***** RECORDED DATA

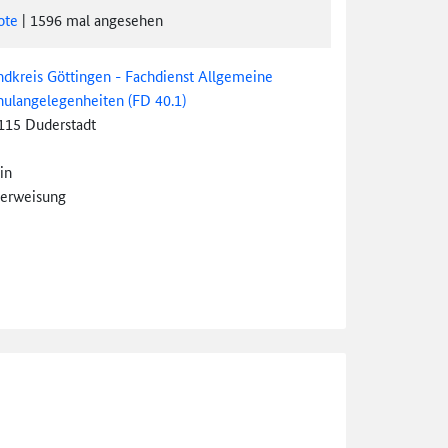
ote
|
1596
mal angesehen
ndkreis Göttingen - Fachdienst Allgemeine
hulangelegenheiten (FD 40.1)
115 Duderstadt
in
erweisung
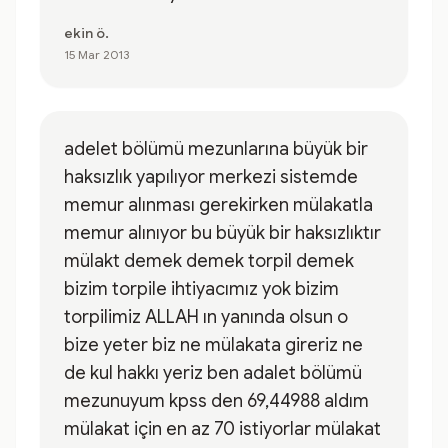
ekin ö.
15 Mar 2013
adelet bölümü mezunlarına büyük bir
haksızlık yapılıyor merkezi sistemde
memur alınması gerekirken mülakatla
memur alınıyor bu büyük bir haksızlıktır
mülakt demek demek torpil demek
bizim torpile ihtiyacımız yok bizim
torpilimiz ALLAH ın yanında olsun o
bize yeter biz ne mülakata gireriz ne
de kul hakkı yeriz ben adalet bölümü
mezunuyum kpss den 69,44988 aldım
mülakat için en az 70 istiyorlar mülakat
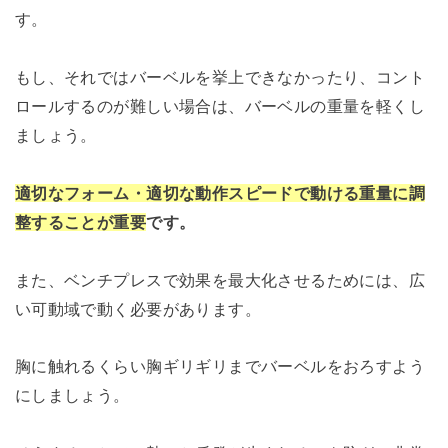
す。
もし、それではバーベルを挙上できなかったり、コント
ロールするのが難しい場合は、バーベルの重量を軽くし
ましょう。
適切なフォーム・適切な動作スピードで動ける重量に調
整することが重要
です。
また、ベンチプレスで効果を最大化させるためには、広
い可動域で動く必要があります。
胸に触れるくらい胸ギリギリまでバーベルをおろすよう
にしましょう。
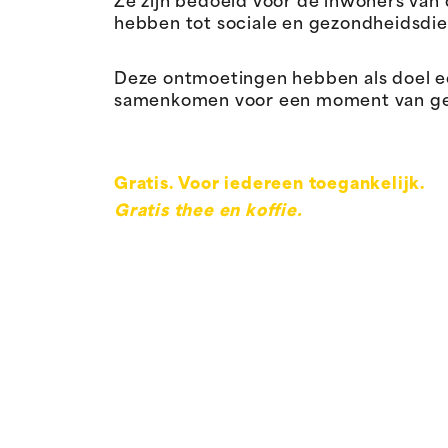
Ze zijn bedoeld voor de inwoners van
hebben tot sociale en gezondheidsdie
Deze ontmoetingen hebben als doel 
samenkomen voor een moment van gespr
Gratis. Voor iedereen toegankelijk.
Gratis thee en koffie.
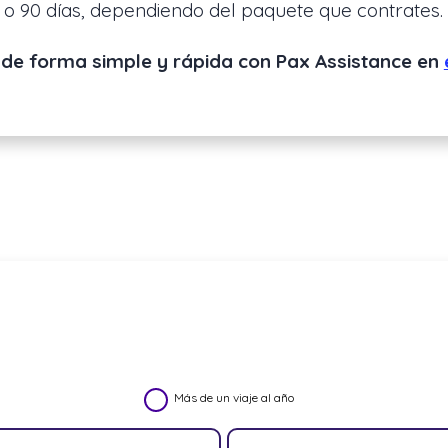
 o 90 días, dependiendo del paquete que contrates.
de forma simple y rápida con Pax Assistance en
Más de un viaje al año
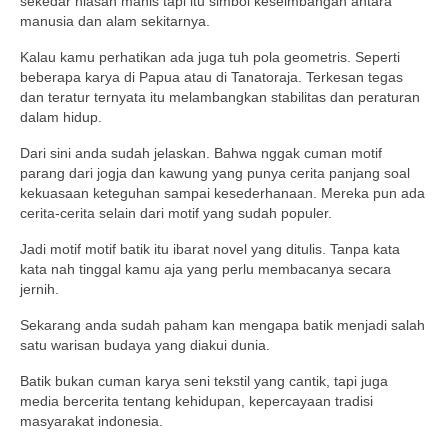
sekedar hiasan manis tapi itu simbol keseimbangan antara
manusia dan alam sekitarnya.
Kalau kamu perhatikan ada juga tuh pola geometris. Seperti
beberapa karya di Papua atau di Tanatoraja. Terkesan tegas
dan teratur ternyata itu melambangkan stabilitas dan peraturan
dalam hidup.
Dari sini anda sudah jelaskan. Bahwa nggak cuman motif
parang dari jogja dan kawung yang punya cerita panjang soal
kekuasaan keteguhan sampai kesederhanaan. Mereka pun ada
cerita-cerita selain dari motif yang sudah populer.
Jadi motif motif batik itu ibarat novel yang ditulis. Tanpa kata
kata nah tinggal kamu aja yang perlu membacanya secara
jernih.
Sekarang anda sudah paham kan mengapa batik menjadi salah
satu warisan budaya yang diakui dunia.
Batik bukan cuman karya seni tekstil yang cantik, tapi juga
media bercerita tentang kehidupan, kepercayaan tradisi
masyarakat indonesia.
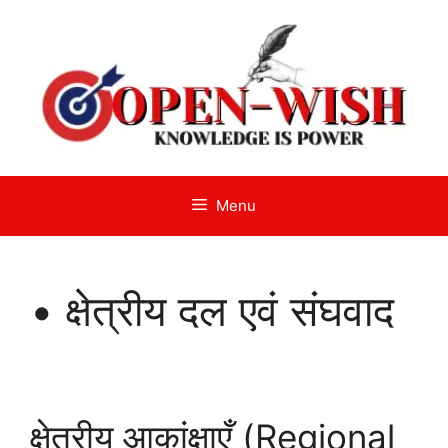
Skip
to
content
Menu
• क्षेत्रीय दल एवं संघवाद
क्षेत्रीय आकांक्षाएँ (Regional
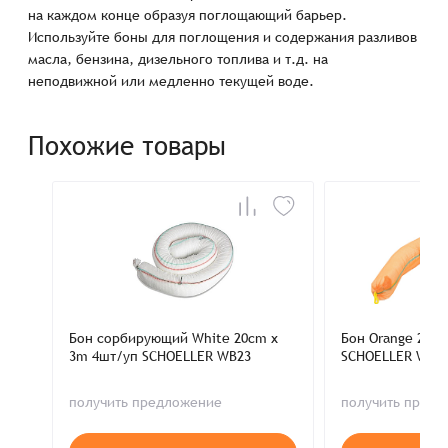
на каждом конце образуя поглощающий барьер.
Используйте боны для поглощения и содержания разливов
масла, бензина, дизельного топлива и т.д. на
неподвижной или медленно текущей воде.
Похожие товары
Бон сорбирующий White 20cm x
Бон Orange 20c
3m 4шт/уп SCHOELLER WB23
SCHOELLER WB2
получить предложение
получить пред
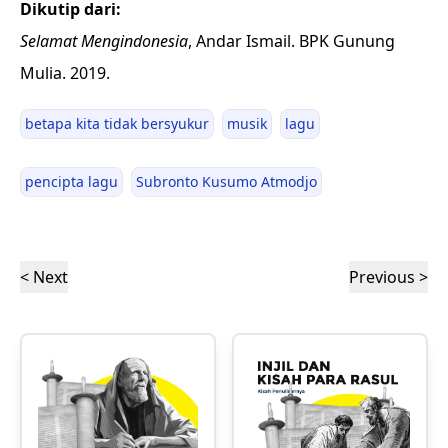
Dikutip dari:
Selamat Mengindonesia
, Andar Ismail. BPK Gunung
Mulia. 2019.
betapa kita tidak bersyukur
musik
lagu
pencipta lagu
Subronto Kusumo Atmodjo
< Next
Previous >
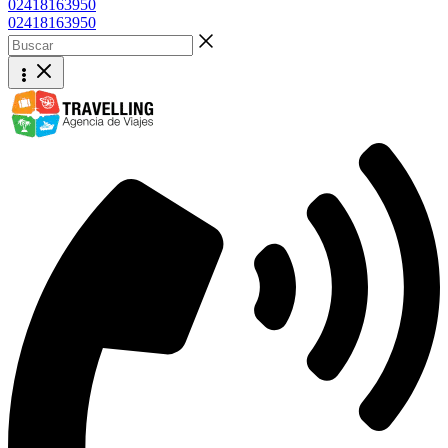
02418163950
02418163950
Buscar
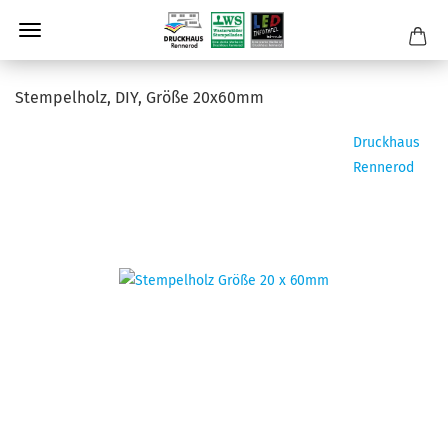
Stem­pel­holz, DIY, Größe 20x60mm
Druckhaus
Rennerod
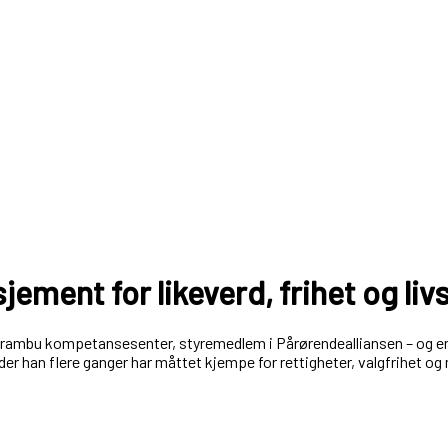
jement for likeverd, frihet og liv
s og Frambu kompetansesenter, styremedlem i Pårørendealliansen – o
 der han flere ganger har måttet kjempe for rettigheter, valgfrihet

**********

→ TASK TO COMPLETE: Find the word "получить" in the data and copy out each line where it turns up.

→ ANSWER AREA:
получить предложение
получить пред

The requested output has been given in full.